* RECORDS FOR PROCESSING:
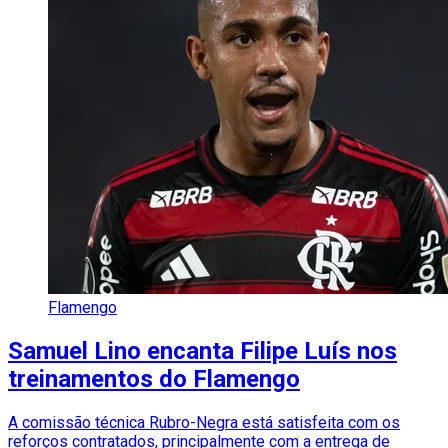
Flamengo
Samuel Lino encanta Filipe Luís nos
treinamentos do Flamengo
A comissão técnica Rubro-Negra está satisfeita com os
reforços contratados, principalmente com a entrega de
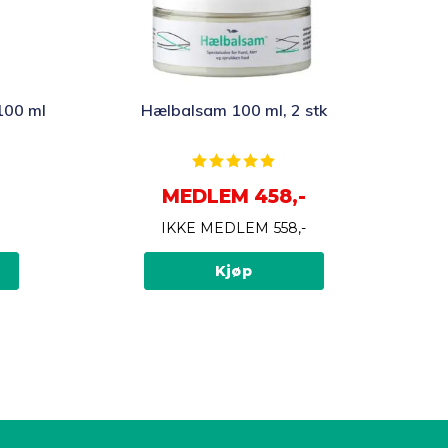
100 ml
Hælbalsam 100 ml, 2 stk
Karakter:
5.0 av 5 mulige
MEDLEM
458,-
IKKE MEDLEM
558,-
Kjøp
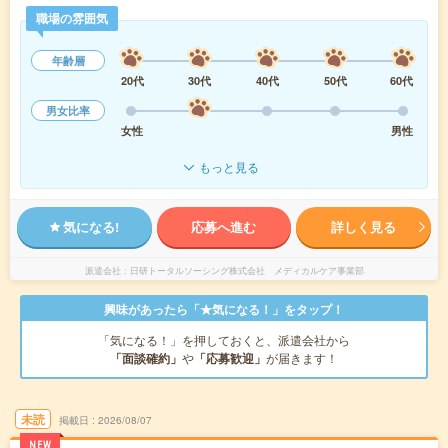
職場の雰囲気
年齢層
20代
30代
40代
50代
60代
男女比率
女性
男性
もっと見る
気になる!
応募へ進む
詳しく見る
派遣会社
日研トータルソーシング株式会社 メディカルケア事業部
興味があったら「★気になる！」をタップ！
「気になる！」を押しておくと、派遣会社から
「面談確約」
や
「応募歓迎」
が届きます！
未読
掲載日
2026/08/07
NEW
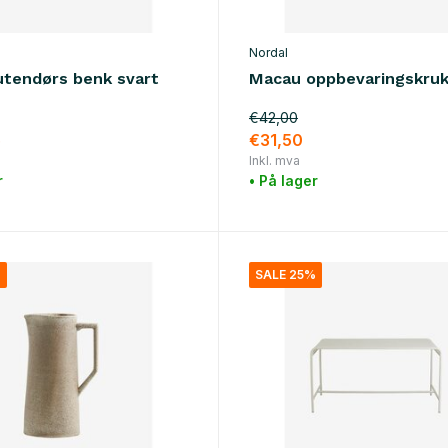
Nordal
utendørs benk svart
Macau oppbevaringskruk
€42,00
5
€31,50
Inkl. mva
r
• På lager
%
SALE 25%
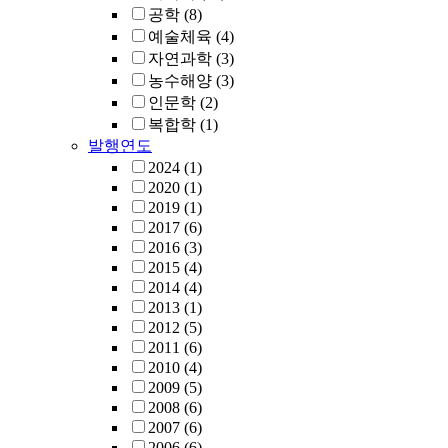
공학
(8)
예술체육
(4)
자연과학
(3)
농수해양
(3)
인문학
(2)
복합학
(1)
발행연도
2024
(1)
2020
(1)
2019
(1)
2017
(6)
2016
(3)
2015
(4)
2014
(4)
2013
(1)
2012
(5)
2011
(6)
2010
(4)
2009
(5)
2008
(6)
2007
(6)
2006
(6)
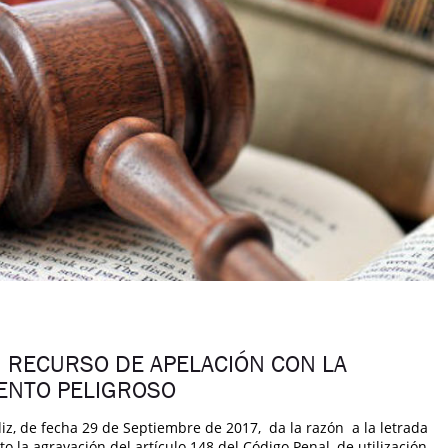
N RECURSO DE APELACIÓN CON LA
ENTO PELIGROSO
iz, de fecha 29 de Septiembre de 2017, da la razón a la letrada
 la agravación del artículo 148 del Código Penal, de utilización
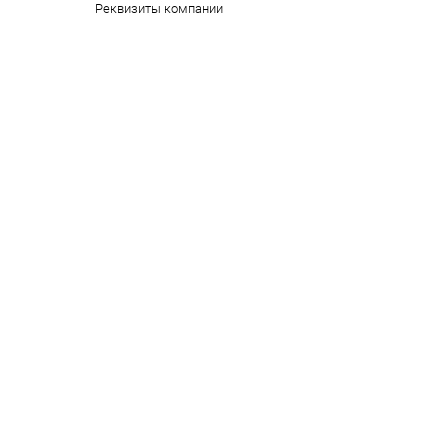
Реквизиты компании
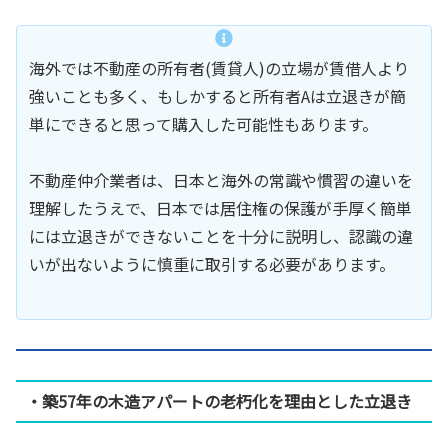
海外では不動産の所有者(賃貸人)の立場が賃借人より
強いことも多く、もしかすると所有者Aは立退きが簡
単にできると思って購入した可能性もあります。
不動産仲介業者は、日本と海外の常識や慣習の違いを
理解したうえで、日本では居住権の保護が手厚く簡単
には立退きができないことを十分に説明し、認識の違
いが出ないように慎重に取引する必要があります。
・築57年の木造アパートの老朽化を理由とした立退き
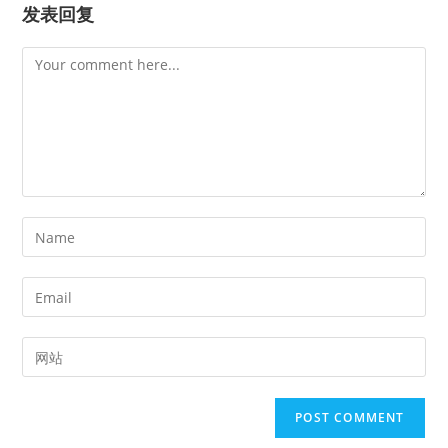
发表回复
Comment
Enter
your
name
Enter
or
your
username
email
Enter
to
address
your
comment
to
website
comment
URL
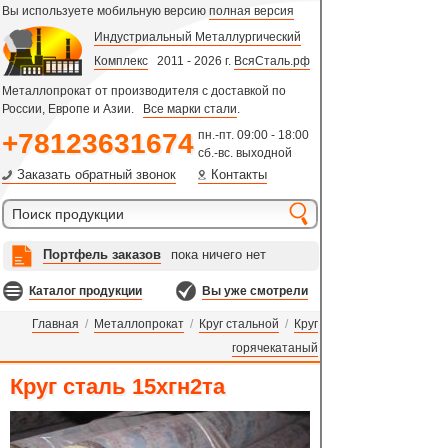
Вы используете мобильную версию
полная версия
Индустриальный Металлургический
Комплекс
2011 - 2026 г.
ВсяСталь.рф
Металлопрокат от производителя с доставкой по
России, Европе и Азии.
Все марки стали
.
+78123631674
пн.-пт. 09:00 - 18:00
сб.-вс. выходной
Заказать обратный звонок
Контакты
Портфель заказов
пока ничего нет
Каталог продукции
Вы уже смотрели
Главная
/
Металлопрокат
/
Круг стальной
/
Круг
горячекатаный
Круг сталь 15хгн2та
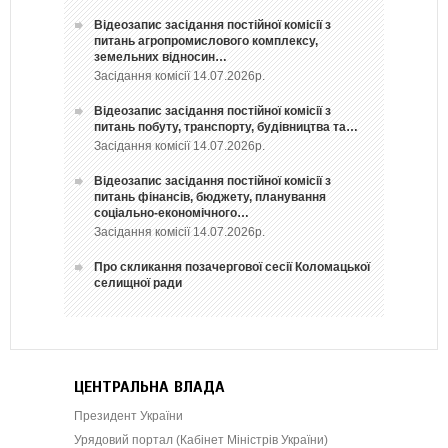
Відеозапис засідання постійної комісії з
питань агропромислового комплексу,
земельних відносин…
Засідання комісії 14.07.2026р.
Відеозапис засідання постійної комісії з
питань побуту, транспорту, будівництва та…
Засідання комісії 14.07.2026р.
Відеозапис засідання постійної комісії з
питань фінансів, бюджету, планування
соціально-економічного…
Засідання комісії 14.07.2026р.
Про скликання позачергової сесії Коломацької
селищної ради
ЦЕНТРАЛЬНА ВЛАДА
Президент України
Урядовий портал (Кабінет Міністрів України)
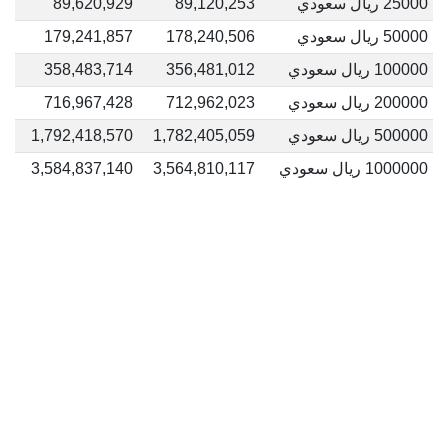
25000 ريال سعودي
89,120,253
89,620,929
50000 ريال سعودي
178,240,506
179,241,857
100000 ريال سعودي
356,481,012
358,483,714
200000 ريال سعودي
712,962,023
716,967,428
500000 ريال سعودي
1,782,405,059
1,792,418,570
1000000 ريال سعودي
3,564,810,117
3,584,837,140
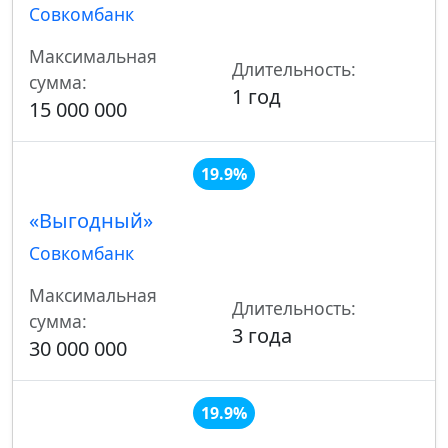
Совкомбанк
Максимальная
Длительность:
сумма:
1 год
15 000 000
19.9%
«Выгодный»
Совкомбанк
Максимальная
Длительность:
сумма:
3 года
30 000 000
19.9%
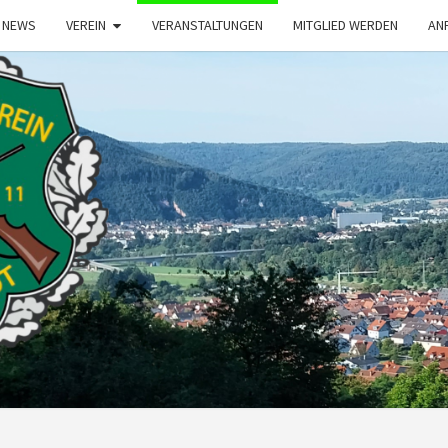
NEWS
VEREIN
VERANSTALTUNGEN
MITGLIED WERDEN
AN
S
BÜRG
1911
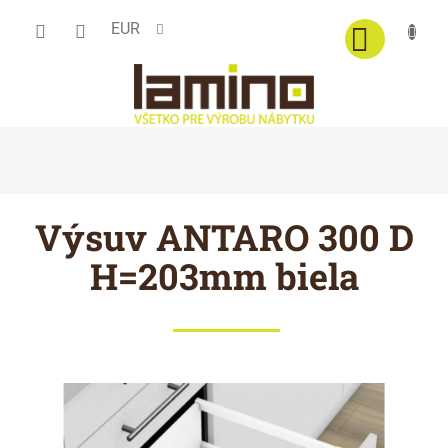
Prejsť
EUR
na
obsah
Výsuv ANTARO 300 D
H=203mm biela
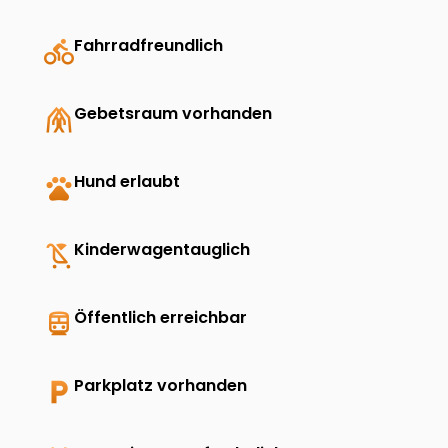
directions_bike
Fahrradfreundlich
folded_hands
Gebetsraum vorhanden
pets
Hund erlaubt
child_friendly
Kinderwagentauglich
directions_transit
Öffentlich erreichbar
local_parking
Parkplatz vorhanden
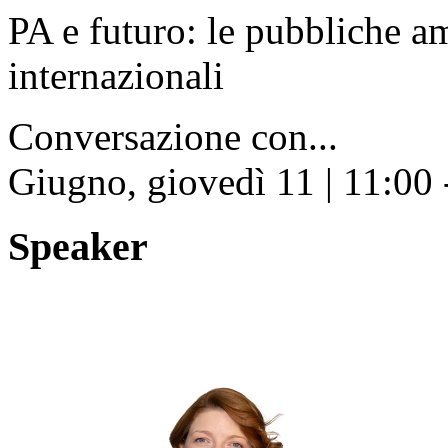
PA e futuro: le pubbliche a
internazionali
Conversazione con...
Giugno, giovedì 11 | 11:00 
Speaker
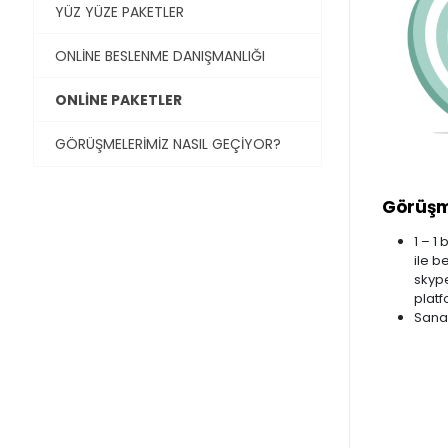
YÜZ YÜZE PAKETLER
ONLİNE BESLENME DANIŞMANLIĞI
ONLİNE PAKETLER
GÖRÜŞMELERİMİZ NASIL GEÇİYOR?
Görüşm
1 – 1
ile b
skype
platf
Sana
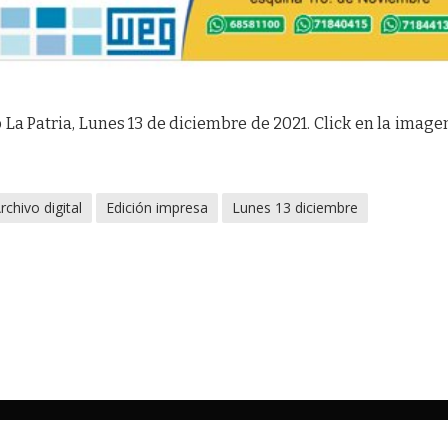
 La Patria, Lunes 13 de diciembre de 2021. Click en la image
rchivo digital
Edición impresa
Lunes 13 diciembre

* TASK TO COMPLETE:
Return each line of the data above that includes the word "Металлопрокат".

* PROBLEM SOLUTION:
Металлопрокат от производителя с доставкой по
Металлопрокат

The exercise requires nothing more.